The music festival #2

Continued from Tuesday

The crowd appears to have grown larger. I suspect that people are reproducing at the back. That is what they do at festivals, after all. Big A is there with his family, and Eddie & Eddie – big fans of Eric’s from the previous year, and Medium-sized John, Len the Fish and the LTLP, along with loads of faces that I recognise from the Village Pub, Fish Shop etc. We weave to a sparser area, where I am introduced to a Man with a Moustache, who plays the keyboards, and a set list.

“Eric can’t make it,” informs Glen. “So we’re going to have to make do.”

“Fg?!?” I reply, with characteristic understatement.

“Probably best to just follow me on the bass.”

Ten seconds later I have him in a head lock and am smashing his face against some paving slabs screaming “other guitarists!!! There must be other guitarists here!!!”

There are no other guitarists. Nor, it transpires, is there a bloke from the Archers, player of banjos or no.

From the stage, onto which I have sleepwalked, I look out upon faces. There are faces everywhere. Faces. Faces. Some people seem to have at least eight or nine of them, all looking at me personally. There is an awful hush.

“What shall we start with, then?” says a voice.

The thing that people do not realise about guitar playing is that there is guitar playing and guitar playing, and the sort of guitar playing that I do is not the sort of guitar playing that is called for by the set list, which is full of guitar players’ songs. I would be quite happy to do some Leonard Cohen or Jake Thackray, or ‘I Will Walk 500 Miles’ or the complete works of Fairport Convention or whatever, but screaming rock soloing is just Not My Thing.

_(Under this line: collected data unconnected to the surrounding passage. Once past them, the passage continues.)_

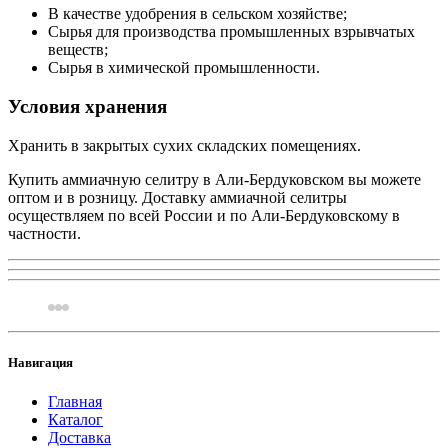
В качестве удобрения в сельском хозяйстве;
Сырья для производства промышленных взрывчатых
веществ;
Сырья в химической промышленности.
Условия хранения
Хранить в закрытых сухих складских помещениях.
Купить аммиачную селитру в Али-Бердуковском вы можете
оптом и в розницу. Доставку аммиачной селитры
осуществляем по всей России и по Али-Бердуковскому в
частности.
Навигация
Главная
Каталог
Доставка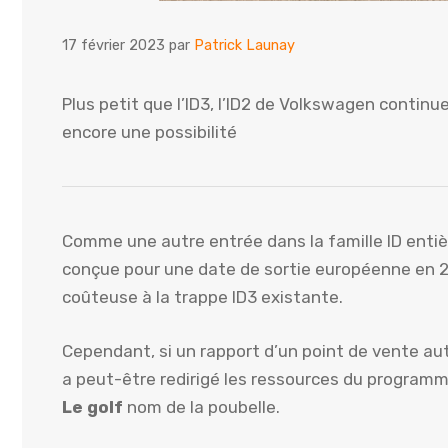
17 février 2023
par
Patrick Launay
Plus petit que l’ID3, l’ID2 de Volkswagen continu
encore une possibilité
Comme une autre entrée dans la famille ID entiè
conçue pour une date de sortie européenne en 20
coûteuse à la trappe ID3 existante.
Cependant, si un rapport d’un point de vente a
a peut-être redirigé les ressources du programme
Le golf
nom de la poubelle.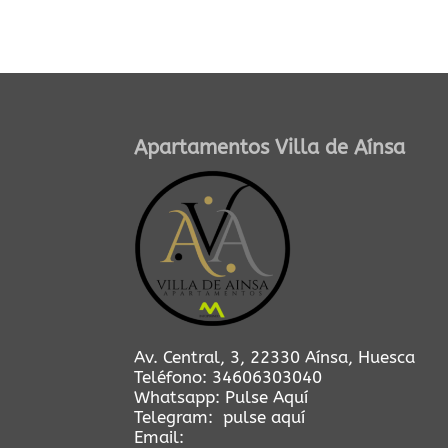
Apartamentos Villa de Aínsa
Av. Central, 3, 22330 Aínsa, Huesca
Teléfono:
34606303040
Whatsapp:
Pulse Aquí
Telegram:
pulse aquí
Email: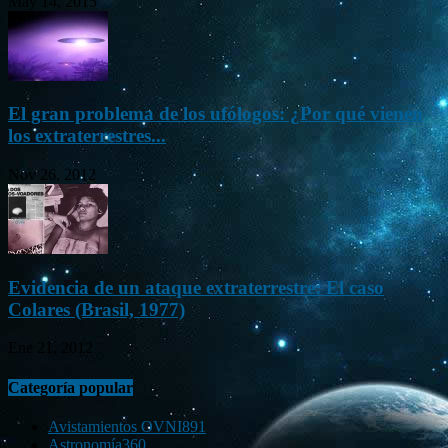
May 14, 2015
El gran problema de los ufólogos: ¿Por qué vienen
los extraterrestres...
Nov 26, 2012
Evidencia de un ataque extraterrestre: El caso
Colares (Brasil, 1977)
Ene 21, 2012
Categoría popular
Avistamientos OVNI
891
Astronomía
360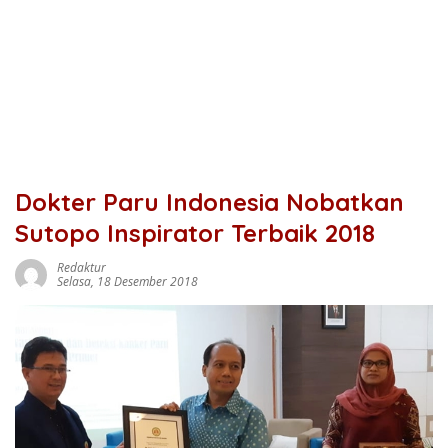
Dokter Paru Indonesia Nobatkan
Sutopo Inspirator Terbaik 2018
Redaktur
Selasa, 18 Desember 2018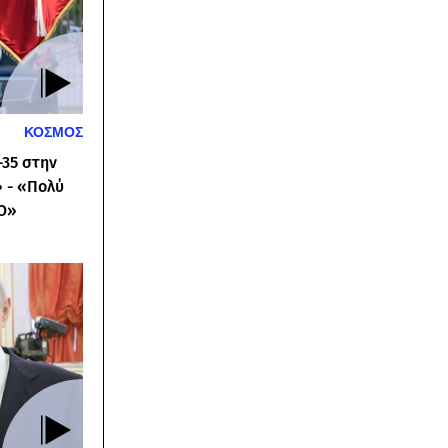
ΚΟΣΜΟΣ
-35 στην
 - «Πολύ
ΤΟ»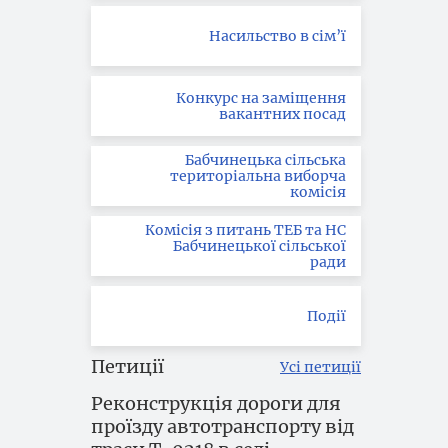
Насильство в сім’ї
Конкурс на заміщення
вакантних посад
Бабчинецька сільська
територіальна виборча
комісія
Комісія з питань ТЕБ та НС
Бабчинецької сільської
ради
Події
Петиції
Усі петиції
Реконструкція дороги для
проїзду автотранспорту від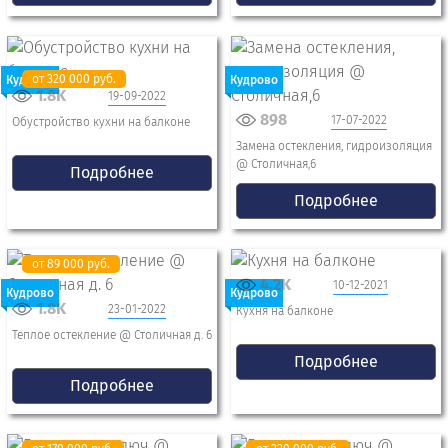
от 320 000 руб.
Кудрово
Кудрово
1.8K
19-09-2022
898
17-07-2022
Обустройство кухни на балконе
Замена остекления, гидроизоляция
@ Столичная,6
Подробнее
Подробнее
от 89 000 руб.
4.2K
10-12-2021
Кудрово
Кудрово
1.8K
23-01-2022
Кухня на балконе
Теплое остекление @ Столичная д. 6
Подробнее
Подробнее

I suggest that I play some Leonard Cohen. There is dissent within the band.

“This one,” suggests the Chipper Barman, pointing out a screaming rock soloing thing. “It’s in G.”

I point out that if he’d handed me a clarinet and asked me to perform the Mozart Clarinet Concerto in A major then the helpful key-hint that Mozart dropped into the title of his piece would still not give me much of a head start in its performance.

Sometimes people talk about a dream in which they find themselves naked on a theatre stage in front of an audience of 2000 people. The current moment is very much like this, aside from the fact that there are 6000 people in this dream’s auditorium, and I am not entirely naked as I am sporting a bra and women’s shoes.

Behind me, giant video screens have been erected to project secretly-obtained footage of me frowning in concentration as I very carefully and methodically masturbate a hen.

My mother sits stony-faced in the front row.